Так, в Китае не просто провозгласили лозунг «Или Компартия победит коррупцию, или коррупция победит Компартию», но и активно стали бороться с этим злом. Хотя сегодня уровень коррупции все еще высок — на 2020 год Китай занимает в рейтинге восприятия коррупции от Transparency International 78-е место, тем не менее динамика за последние пять лет позитивная.

Несмотря на противоречивость термина «Третий Ренессанс», данное определение может быть крайне уместно благодаря историческим центрам – Бухаре и Самарканду. Исходя из современных тенденций вполне резонно позиционировать их в качестве плавильных котлов в самом центре Азии. В IX-XII вв. эти города аккумулировали в себе культуру и науку мусульманского Востока. Ремесло, торговля развивались за счет мастеров изо всех концов мира. В этих городах и лучшая обстановка для развития идей просвещенного ислама, культуры, науки. Например, философия сегодня пытается сбалансировать сугубо рациональные, аналитические подходы за счет вливания идей развивающихся стран. Именно благодаря этому мне представляется возможным синхронизировать нашу философскую науку с мировой. Вряд ли рассуждения об искусственном интеллекте из Узбекистана, исходя еще из развития информационных технологий в стране, могут быть интересны Worldwide. Но переосмыслить и актуализировать, например, философские традиции суфизма вне узких религиозных рамок, представляется весьма перспективным.
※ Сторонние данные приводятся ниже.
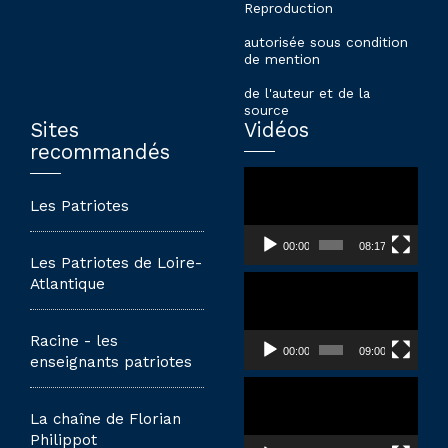
Reproduction
autorisée sous condition
de mention
de l'auteur et de la
source
Sites
Vidéos
recommandés
Lecteur
vidéo
Les Patriotes
00:00
08:17
Les Patriotes de Loire-
Lecteur
Atlantique
vidéo
Racine - les
00:00
09:00
enseignants patriotes
Lecteur
vidéo
La chaîne de Florian
Philippot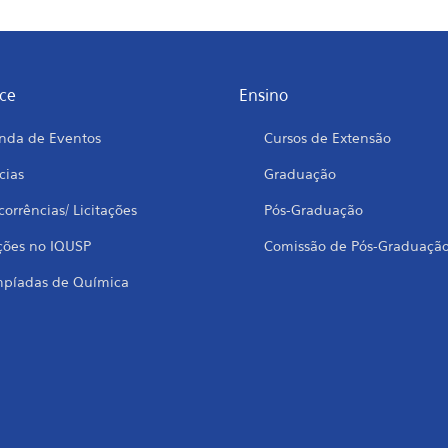
ce
Ensino
nda de Eventos
Cursos de Extensão
cias
Graduação
orrências/ Licitações
Pós-Graduação
ções no IQUSP
Comissão de Pós-Graduaçã
mpíadas de Química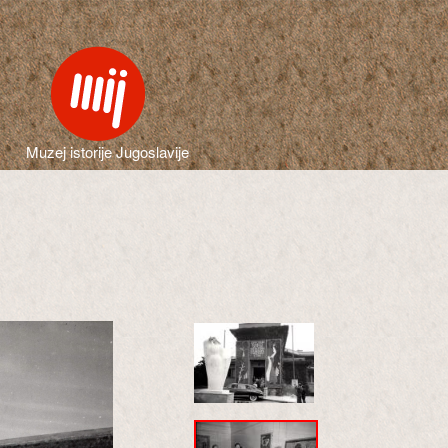
Muzej istorije Jugoslavije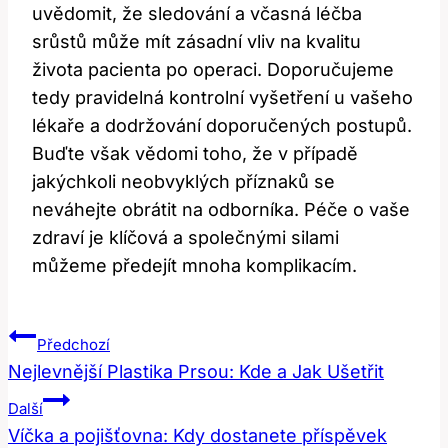
uvědomit, že sledování a včasná léčba
srůstů může mít zásadní vliv na kvalitu
života pacienta po operaci. Doporučujeme
tedy pravidelná kontrolní vyšetření u vašeho
lékaře a dodržování doporučených postupů.
Buďte však vědomi toho, že v případě
jakýchkoli neobvyklých příznaků se
neváhejte obrátit na odborníka. Péče o vaše
zdraví je klíčová a společnými silami
můžeme předejít mnoha komplikacím.
Navigace
Předchozí
Pro
Nejlevnější Plastika Prsou: Kde a Jak Ušetřit
Příspěvek
Další
Víčka a pojišťovna: Kdy dostanete příspěvek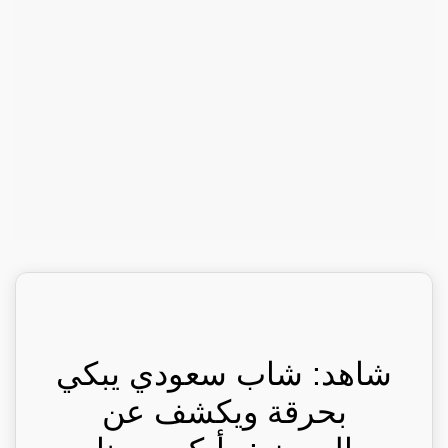
شاهد: شاب سعودي يبكي
بحرقة ويكشف عن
Важный вопрос в этом контексте – соотношение национальной идеологии и дескриптивной этики. Современный британский философ Дерек Парфит считает современную этику «ребенком в пеленках», так что ее развитие дело рук (а в данном случае ума) всего человечества. В этой связи и идеологии должны стать наднациональными. Но проблема заключается в том, что, мораль, например, категория социальной справедливости в рамках любой идеологии становится пристрастной. Проблема идеологии в том, что она неспособна соблюсти нейтралитет, когда речь идет о нравственности, ценностях, убеждениях. Справедливость в рамках идеи третьего Ренессанса сводится к личности, которая оценивает то, что справедливо, а что нет. А современные акценты на личной свободе вступают в противоречие с общими моральными (и политическими) обязательствами. Неслучайно в современном Узбекистане Агентство информации и массовых коммуникаций активно занимается цензурированием интернета (Вконтакте, скайп, твиттер), а недавнее решение по замене флагоносца Узбекистана на Олимпийских играх в Токио категорически противоречит принципу справедливости, превращая решение отдельной личности (или личностей) не просто в фарс, а в натуральный позор.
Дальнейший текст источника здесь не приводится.